Music is so diverse. How about the lilting, drifting, careless songs of jazzy pop? “Come away with me…” sings Norah Jones dreamily. The song nudges us and invites us on a train ride through the terrain of our thoughts, emotions, and dreamings. We stare out the windows of whimsy and fancy and sometimes foolishness. Come away with me are the words of every song, spoken or unspoken.
Yes, music speaks. It can tend, love, wound, and raise up. There is nothing music cannot stir up. We can also speak through music. In music we find a voice for the feeling that we buried so long ago we forgot it existed, or the feeling some of us have been longing to sing but been afraid to, or even the feeling we do not understand. The strings of music have the power to bind or to release those feelings. Are they strangling you? Or setting you free?
This Lent I fasted from listening to music. As I did I came to realize how much I LOVE music. I love music! I don’t know how I should live being deaf to music! So I gave up music this Lent precisely to meet its companion Silence and to listen to and attune my heart to God’s whispers.

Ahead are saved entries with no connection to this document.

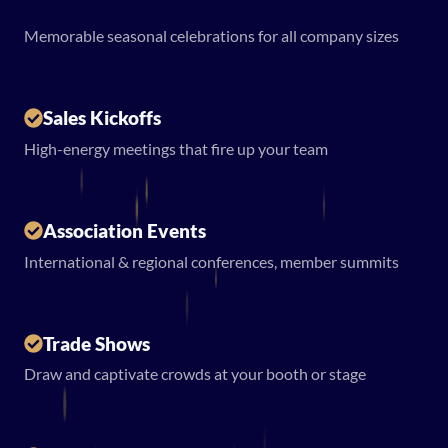
Memorable seasonal celebrations for all company sizes
Sales Kickoffs
High-energy meetings that fire up your team
Association Events
International & regional conferences, member summits
Trade Shows
Draw and captivate crowds at your booth or stage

It was hard, I admit. Often I seek music as an escape from the present reality or simply to entertain myself. But if we are constantly trying to lose ourselves in music, we have to ask ourselves “Why?” Why is my heart restless? Why do I seek a tune and a rhythm in my life?
Because you were born with one. Yes, from the thud of our first heartbeat, we have been created to join a beat and a melody, a song and a symphony, that has been going on for ages. We were created with the Song embedded in our very hearts. What song is this?

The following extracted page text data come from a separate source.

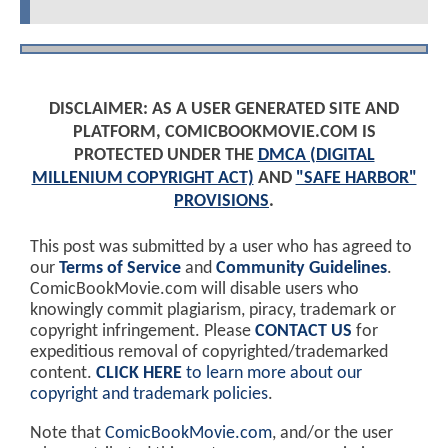
DISCLAIMER: AS A USER GENERATED SITE AND
PLATFORM, COMICBOOKMOVIE.COM IS
PROTECTED UNDER THE
DMCA (DIGITAL
MILLENIUM COPYRIGHT ACT)
AND
"SAFE HARBOR"
PROVISIONS
.
This post was submitted by a user who has agreed to
our
Terms of Service
and
Community Guidelines
.
ComicBookMovie.com will disable users who
knowingly commit plagiarism, piracy, trademark or
copyright infringement. Please
CONTACT US
for
expeditious removal of copyrighted/trademarked
content.
CLICK HERE
to learn more about our
copyright and trademark policies
.
Note that
ComicBookMovie.com
, and/or the user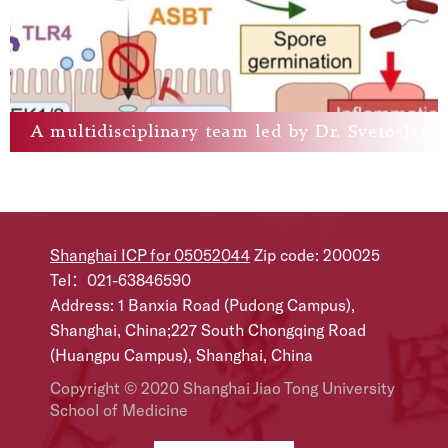
A multidisciplinary team led by Dr. Svetoslav C
Shanghai ICP for 05052044
Zip code: 200025
Tel：021-63846590
Address: 1 Banxia Road (Pudong Campus),
Shanghai, China;227 South Chongqing Road
(Huangpu Campus), Shanghai, China
Copyright © 2020 Shanghai Jiao Tong University
School of Medicine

It is the song of eternity. It beats in our hearts to remind us of our destiny. It pounds in our bodies to shout out “This is what I’m living for!” It is a dance of life that continues on and we each have a part in it to play, to sing, to dance, to live.
My last blog entry left one reader in tears. I had not expected this. I was simply writing from the vulnerability of my heart, yet my writing had struck into song what she hardly knew how to sing herself. That’s music! That’s harmony with humanity.

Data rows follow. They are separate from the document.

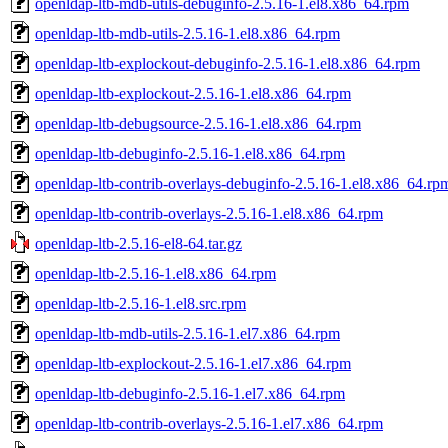
openldap-ltb-mdb-utils-debuginfo-2.5.16-1.el8.x86_64.rpm
openldap-ltb-mdb-utils-2.5.16-1.el8.x86_64.rpm
openldap-ltb-explockout-debuginfo-2.5.16-1.el8.x86_64.rpm
openldap-ltb-explockout-2.5.16-1.el8.x86_64.rpm
openldap-ltb-debugsource-2.5.16-1.el8.x86_64.rpm
openldap-ltb-debuginfo-2.5.16-1.el8.x86_64.rpm
openldap-ltb-contrib-overlays-debuginfo-2.5.16-1.el8.x86_64.rp
openldap-ltb-contrib-overlays-2.5.16-1.el8.x86_64.rpm
openldap-ltb-2.5.16-el8-64.tar.gz
openldap-ltb-2.5.16-1.el8.x86_64.rpm
openldap-ltb-2.5.16-1.el8.src.rpm
openldap-ltb-mdb-utils-2.5.16-1.el7.x86_64.rpm
openldap-ltb-explockout-2.5.16-1.el7.x86_64.rpm
openldap-ltb-debuginfo-2.5.16-1.el7.x86_64.rpm
openldap-ltb-contrib-overlays-2.5.16-1.el7.x86_64.rpm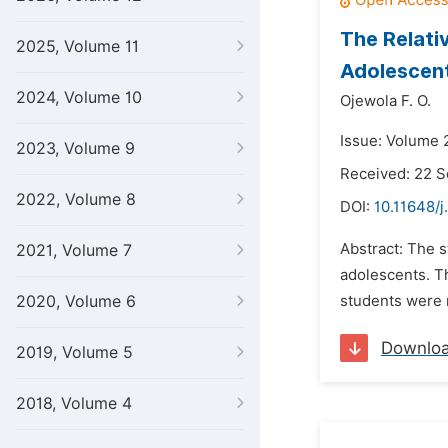
The Relati
2025, Volume 11
Adolescen
2024, Volume 10
Ojewola F. O.
Issue: Volume 
2023, Volume 9
Received: 22 
2022, Volume 8
DOI:
10.11648/j
Abstract: The s
2021, Volume 7
adolescents. Th
2020, Volume 6
students were 
Downlo
2019, Volume 5
2018, Volume 4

The Easter season finds me rejoicing in the beauty and language of music. I sought the Lord in silence, who answered me in song. The Silence has taught me to listen. You see, when we are surrounded by noise all day every day, we stop listening. How far we’ve gone to classify some things as music that are only noises of dissonance, not harmony! What we need is to quite ourselves and to hear the music of heaven once more.